Terrific Audio Driver
A homebrew audio driver for the Super Nintendo.
NOTICE: This audio driver is still in development.
The samples, MML syntax and bytecodes are subject to change without notice
Features
- A custom loader to speed-up data loading.
- A bytecode-based song and sound effect data format and interpreter.
- Songs written in Music Macro Language (MML). (mml syntax)
- Sequenced sound effects, written in either bytecode assembly
(syntax) or MML.
- Vibrato.
- Portamento.
- Custom ADSR and GAIN envelopes in songs and sound effects.
- A GUI for editing and previewing samples, sound effects and songs.
Engine Limitations and Deliberate Design Decisions
- There are only 2 sound effect channels.

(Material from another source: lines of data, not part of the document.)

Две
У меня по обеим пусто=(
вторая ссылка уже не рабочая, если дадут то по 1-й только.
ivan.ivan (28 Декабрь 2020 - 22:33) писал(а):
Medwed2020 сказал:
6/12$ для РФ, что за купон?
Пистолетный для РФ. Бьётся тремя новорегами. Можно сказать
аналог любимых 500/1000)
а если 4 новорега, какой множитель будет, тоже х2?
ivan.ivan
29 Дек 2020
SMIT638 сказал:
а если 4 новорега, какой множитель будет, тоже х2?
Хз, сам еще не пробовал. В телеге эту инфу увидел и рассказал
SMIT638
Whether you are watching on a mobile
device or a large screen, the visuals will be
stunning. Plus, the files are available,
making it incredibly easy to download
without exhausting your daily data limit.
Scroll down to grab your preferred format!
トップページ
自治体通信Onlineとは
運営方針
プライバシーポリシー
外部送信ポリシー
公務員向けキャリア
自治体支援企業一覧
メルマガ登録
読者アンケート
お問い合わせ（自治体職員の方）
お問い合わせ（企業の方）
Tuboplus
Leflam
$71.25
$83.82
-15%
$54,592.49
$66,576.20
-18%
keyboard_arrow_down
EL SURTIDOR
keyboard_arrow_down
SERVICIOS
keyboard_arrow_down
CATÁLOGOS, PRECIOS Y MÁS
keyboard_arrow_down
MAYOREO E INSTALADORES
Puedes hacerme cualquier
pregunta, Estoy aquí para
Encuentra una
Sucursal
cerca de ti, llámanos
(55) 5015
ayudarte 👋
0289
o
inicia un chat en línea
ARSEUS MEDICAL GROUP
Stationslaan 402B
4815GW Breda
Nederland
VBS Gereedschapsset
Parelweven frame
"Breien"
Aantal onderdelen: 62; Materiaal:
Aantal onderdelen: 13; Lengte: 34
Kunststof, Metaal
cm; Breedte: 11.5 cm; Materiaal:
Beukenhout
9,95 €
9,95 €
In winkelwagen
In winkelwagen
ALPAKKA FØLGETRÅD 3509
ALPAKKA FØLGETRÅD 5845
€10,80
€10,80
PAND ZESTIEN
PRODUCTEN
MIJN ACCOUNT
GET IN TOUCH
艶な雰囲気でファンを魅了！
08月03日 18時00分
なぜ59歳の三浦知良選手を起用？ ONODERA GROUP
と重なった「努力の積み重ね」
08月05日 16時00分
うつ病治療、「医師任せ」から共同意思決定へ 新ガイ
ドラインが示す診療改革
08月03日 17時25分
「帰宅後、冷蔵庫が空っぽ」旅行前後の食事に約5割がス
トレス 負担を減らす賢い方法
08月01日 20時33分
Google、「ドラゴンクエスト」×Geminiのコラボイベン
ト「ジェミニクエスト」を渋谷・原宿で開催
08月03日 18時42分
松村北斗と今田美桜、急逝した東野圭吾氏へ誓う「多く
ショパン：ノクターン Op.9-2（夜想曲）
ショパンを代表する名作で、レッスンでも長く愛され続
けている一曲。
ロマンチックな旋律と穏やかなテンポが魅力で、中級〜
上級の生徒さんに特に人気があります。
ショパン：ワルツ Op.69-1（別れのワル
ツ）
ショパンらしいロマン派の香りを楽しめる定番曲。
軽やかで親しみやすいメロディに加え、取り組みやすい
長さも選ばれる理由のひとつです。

- When a sound effect is playing, music channels
G
and/or H
will be ducked (temporally muted).
- There is no sample swapping.
- Samples and sound effect data are combined to form the common audio data and transferred to
audio-RAM in a single block.
- The loader has the ability to override the common audio data. If you want to have a special
set of songs that contain unique songs (ie, intro and credits), you will need to create a new
project (with a different set of samples) and manually swap the common audio data in S-CPU
code.
- All pitches and pitch offsets are precalculated by the compiler
- The pitches are stored in a pitch table in the Common Audio Data.
- The pitch table holds a maximum 256 pitches (512 bytes).
- All pitch offsets are precalculated by the MML compiler. To calculate this pitch-offset per
tick value, the MML compiler needs to know what instrument is playing the portamento/vibrato
note. The MML syntax provides a way to manually set the pitch-offset per tick value.
- Sound effects written in bytecode must manually the pitch-offset per tick value.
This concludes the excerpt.